Inside Routing

Routers are Computers

A router is a computer, just like any other computer including a PC. The very first router, used for the Advanced Research Projects Agency Network (ARPANET), was the Interface Message Processor (IMP). The IMP was a Honeywell 316 minicomputer; this computer brought the ARPANET to life on August 30, 1969.

Note: The ARPANET was developed by Advanced Research Projects Agency (ARPA) of the United States Department of Defense. The ARPANET was the world's first operational packet switching network and the predecessor of today's Internet.

Routers have many of the same hardware and software components that are found in other computers including:

• CPU
• RAM
• ROM
• Operating System

Typical users may be unaware of the presence of numerous routers in their own network or in the Internet. Users expect to be able to access web pages, send e-mails, and download music - whether the server they are accessing is on their own network or on another network half-way around the world. However, networking professionals know it is the router that is responsible for forwarding packets from network-to-network, from the original source to the final destination.

A router connects multiple networks. This means that it has multiple interfaces that each belong to a different IP network. When a router receives an IP packet on one interface, it determines which interface to use to forward the packet onto its destination. The interface that the router uses to forward the packet may be the network of the final destination of the packet (the network with the destination IP address of this packet), or it may be a network connected to another router that is used to reach the destination network.

Each network that a router connects to typically requires a separate interface. These interfaces are used to connect a combination of both Local Area Networks (LANs) and Wide Area Networks (WANs). LANs are commonly Ethernet networks that contain devices such as PCs, printers, and servers. WANs are used to connect networks over a large geographical area. For example, a WAN connection is commonly used to connect a LAN to the Internet Service Provider (ISP) network.

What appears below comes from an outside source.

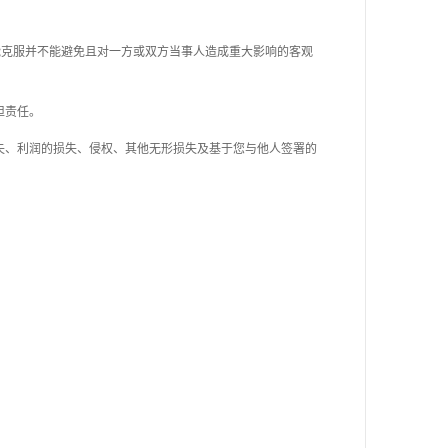
能克服并不能避免且对一方或双方当事人造成重大影响的客观
担责任。
失、利润的损失、侵权、其他无形损失及基于您与他人签署的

In the figure, we see that routers R1 and R2 are responsible for receiving the packet on one network and forwarding the packet out another network toward the destination network.
The primary responsibility of a router is to direct packets destined for local and remote networks by:
Determining the best path to send packets
Forwarding packets toward their destination

The router uses its routing table to determine the best path to forward the packet. When the router receives a packet, it examines its destination IP address and searches for the best match with a network address in the router's routing table. The routing table also includes the interface to be used to forward the packet. Once a match is found, the router encapsulates the IP packet into the data link frame of the outgoing or exit interface, and the packet is then forwarded toward its destination.

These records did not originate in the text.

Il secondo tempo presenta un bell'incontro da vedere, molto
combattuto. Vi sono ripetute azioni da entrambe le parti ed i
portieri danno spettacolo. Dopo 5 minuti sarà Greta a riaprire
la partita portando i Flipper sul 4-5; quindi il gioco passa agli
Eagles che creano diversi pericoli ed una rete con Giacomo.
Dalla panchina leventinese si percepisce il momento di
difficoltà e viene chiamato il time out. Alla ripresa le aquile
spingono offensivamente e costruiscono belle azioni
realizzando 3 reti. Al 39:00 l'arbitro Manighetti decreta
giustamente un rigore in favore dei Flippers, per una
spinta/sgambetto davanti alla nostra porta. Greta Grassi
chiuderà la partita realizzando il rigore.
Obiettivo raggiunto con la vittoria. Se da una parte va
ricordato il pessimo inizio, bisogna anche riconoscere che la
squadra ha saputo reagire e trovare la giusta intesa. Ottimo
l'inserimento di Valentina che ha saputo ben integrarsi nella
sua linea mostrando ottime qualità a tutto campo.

It is very likely that a router will receive a packet that is encapsulated in one type of data link frame, such as an Ethernet frame and when forwarding the packet, the router will encapsulate it in a different type of data link frame, such as Point-to-Point Protocol (PPP). The data link encapsulation depends on the type of interface on the router and the type of medium it connects to. The different data link technologies that a router connects to can include LAN technologies, such as Ethernet, and WAN serial connections, such as T1 connection using PPP, Frame Relay, and Asynchronous Transfer Mode (ATM).

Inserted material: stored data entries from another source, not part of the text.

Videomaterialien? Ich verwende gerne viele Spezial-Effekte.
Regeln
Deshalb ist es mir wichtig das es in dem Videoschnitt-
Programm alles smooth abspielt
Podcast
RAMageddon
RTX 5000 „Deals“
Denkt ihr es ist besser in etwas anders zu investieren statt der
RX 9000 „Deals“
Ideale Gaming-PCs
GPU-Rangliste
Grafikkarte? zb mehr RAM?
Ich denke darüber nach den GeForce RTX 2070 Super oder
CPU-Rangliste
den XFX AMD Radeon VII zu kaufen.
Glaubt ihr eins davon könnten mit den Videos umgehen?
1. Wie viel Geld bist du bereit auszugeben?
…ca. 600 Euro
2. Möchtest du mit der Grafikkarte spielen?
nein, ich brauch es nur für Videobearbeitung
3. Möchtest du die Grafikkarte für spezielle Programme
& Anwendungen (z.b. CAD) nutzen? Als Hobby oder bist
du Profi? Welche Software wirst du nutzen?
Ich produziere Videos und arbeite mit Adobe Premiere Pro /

In the figure, we can follow a packet from the source PC to the destination PC. Notice that it is the responsibility of the router to find the destination network in its routing table and forward the packet on toward its destination. In this example, router R1 receives the packet encapsulated in an Ethernet frame. After decapsulating the packet, R1 uses the destination IP address of the packet to search its routing table for a matching network address. After a destination network address is found in the routing table, R1 encapsulates the packet inside a PPP frame and forwards the packet to R2. A similar process is performed by R2.

Static routes and dynamic routing protocols are used by routers to learn about remote networks and build their routing tables. These routes and protocols are the primary focus of the course and will be discussed in detail in later chapters along with the process that routers use in searching their routing tables and forwarding the packets.